Intel Virtual World. Practice

In this article, I want to explore the practical aspects of creating a simple hypervisor based on Intel VMX hardware virtualization technology.

Hardware virtualization is a highly specialized area of ​​system programming and does not have a large community, in Russia for sure. I hope that the article’s material will help those who want to discover hardware virtualization and the opportunities it provides. As mentioned at the beginning, I want to consider the practical aspect without immersing in theory, so it is assumed that the reader is familiar with the x86-64 architecture and has at least a general understanding of the mechanisms of VMX. Sources to the article .

Let's start by setting the tasks for the hypervisor:

  1. Run before loading the guest OS
  2. Supports one logical processor and 4 GB of guest physical memory
  3. Ensuring correct operation of the guest OS with devices projected in the physical memory area
  4. VMexits processing
  5. Guest OS from the first commands should be performed in a virtual environment.
  6. Output of debug information via COM port (universal method, easy to implement)

As a guest OS, I chose Windows 7 x32, in which the following restrictions were set:

  • Only one log CPU is involved.
  • The PAE option is disabled, which allows a 32-bit OS to use more physical memory than 4GB
  • BIOS in legacy mode, UEFI disabled

Description of the loader

In order for the hypervisor to start when the PC starts up, I chose the easiest way, namely, I recorded my bootloader in the MBR disk sector on which the guest OS is installed. It was also necessary to place the hypervisor code somewhere on the disk.

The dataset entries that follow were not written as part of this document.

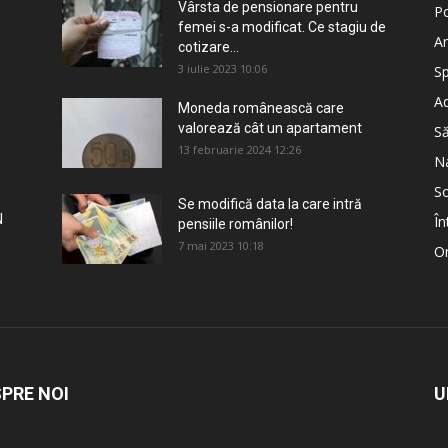
Vârsta de pensionare pentru
Po
femei s-a modificat. Ce stagiu de
An
cotizare...
3 iulie 2023 10:06
Sp
Ad
Moneda românească care
valorează cât un apartament
S
13 februarie 2024 12:26
Na
So
Se modifică data la care intră
N
În
pensiile românilor!
7 mai 2023 10:18
Om
PRE NOI
U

In my case, the original MBR reads the bootloader starting from sector 2048, which gives a conditionally free area for writing to (2047 * 512) KB. This is more than enough to accommodate all components of the hypervisor.

Below is a diagram of the location of the hypervisor on the disk, all values ​​are given in sectors.

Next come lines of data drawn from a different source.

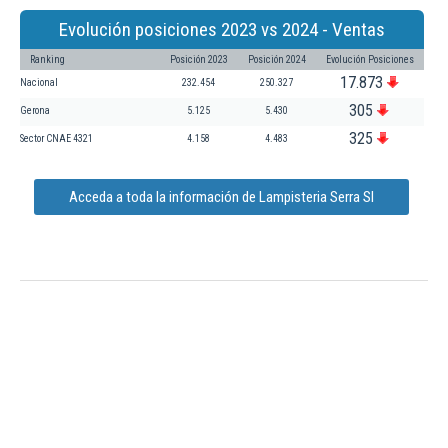
Evolución posiciones 2023 vs 2024 - Ventas
Ranking
Posición 2023
Posición 2024
Evolución Posiciones
17.873
Nacional
232.454
250.327
305
Gerona
5.125
5.430
325
Sector CNAE 4321
4.158
4.483
Acceda a toda la información de Lampisteria Serra Sl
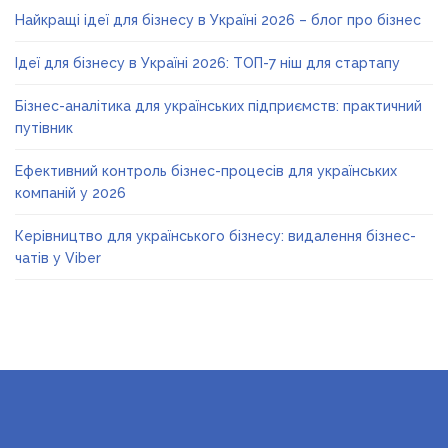
Найкращі ідеї для бізнесу в Україні 2026 – блог про бізнес
Ідеї для бізнесу в Україні 2026: ТОП-7 ніш для стартапу
Бізнес-аналітика для українських підприємств: практичний
путівник
Ефективний контроль бізнес-процесів для українських
компаній у 2026
Керівництво для українського бізнесу: видалення бізнес-
чатів у Viber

The loading process is as follows:

  1. loader.mbr reads the loader.main loader.main code from the disk and transfers control to it.
  2. loader.main performs the transition to long mode, and then reads the table of loadable loader.table elements, based on which further loading of the hypervisor components into memory is performed.
  3. After the loader has completed its work in physical memory, the hypervisor code is located at 0x100000000, this address was chosen so that the range from 0 to 0xFFFFFFFF can be used for direct mapping to the guest physical memory.
  4. The original Windows mbr is loaded at the physical address 0x7C00.

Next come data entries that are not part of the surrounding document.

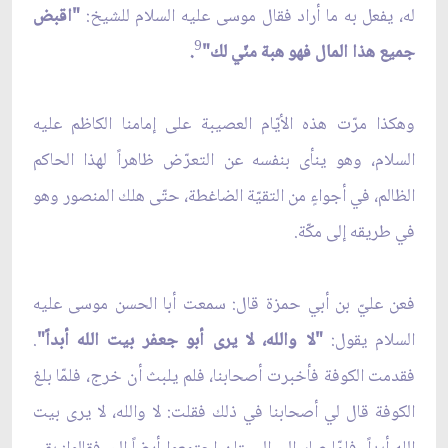
له، يفعل به ما أراد فقال موسى عليه السلام للشيخ:
"اقبض
9
جميع هذا المال فهو هبة منّي لك"
.
وهكذا مرّت هذه الأيّام العصيبة على إمامنا الكاظم عليه
السلام، وهو ينأى بنفسه عن التعرّض ظاهراً لهذا الحاكم
الظالم، في أجواءٍ من التقيّة الضاغطة، حتّى هلك المنصور وهو
في طريقه إلى مكّة.
فعن عليّ بن أبي حمزة قال: سمعت أبا الحسن موسى عليه
السلام يقول:
"لا والله، لا يرى أبو جعفر بيت الله أبداً"
.
فقدمت الكوفة فأخبرت أصحابنا، فلم يلبث أن خرج، فلمّا بلغ
الكوفة قال لي أصحابنا في ذلك فقلت: لا والله، لا يرى بيت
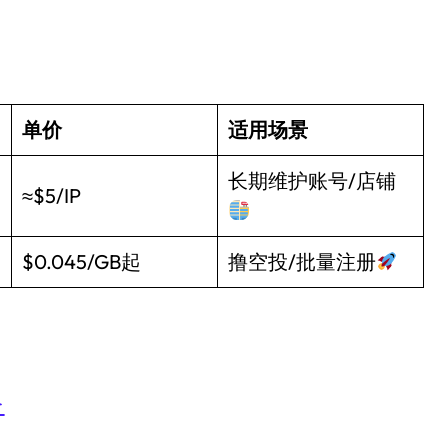
单价
适用场景
长期维护账号/店铺
≈$5/IP
$0.045/GB起
撸空投/批量注册
r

I want to draw attention to the fact that after the switch to long mode, the loader can no longer use the BIOS services for working with physical disks, so I used the Advance Host Controller Interface to read the disk.

More details about which can be read here .

Hypervisor Job Description

After the hypervisor gets control, its first task is to initialize the environment in which it has to work, for this, the following functions are called:

  • InitLongModeGdt () - creates and loads a table of 4 descriptors: NULL, CS64, DS64, TSS64
  • InitLongModeIdt (isr_vector) - initializes the first 32 interrupt vectors with a common handler, or rather with its stub
  • InitLongModeTSS () - initializes the task status segment
  • InitLongModePages () - initialization of page addressing:

    [0x00000000 - 0xFFFFFFFF] - page size 2MB, cache disable;
    [0x100000000 - 0x13FFFFFFF] - page size 2 MB, cache write back, global pages;
    [0x140000000 - n] - not present;
  • InitControlAndSegmenRegs () - reloading segment registers

Next, you need to make sure that the processor supports VMX, the check is performed by the CheckVMXConditions () function :

  • CPUID.1: ECX.VMX [bit 5] should be set to 1
  • In the MSR register IA32_FEATURE_CONTROL bit 2 must be set - enables VMXON outside SMX operation and bit 0 - Lock (actual when debugging in Bochs)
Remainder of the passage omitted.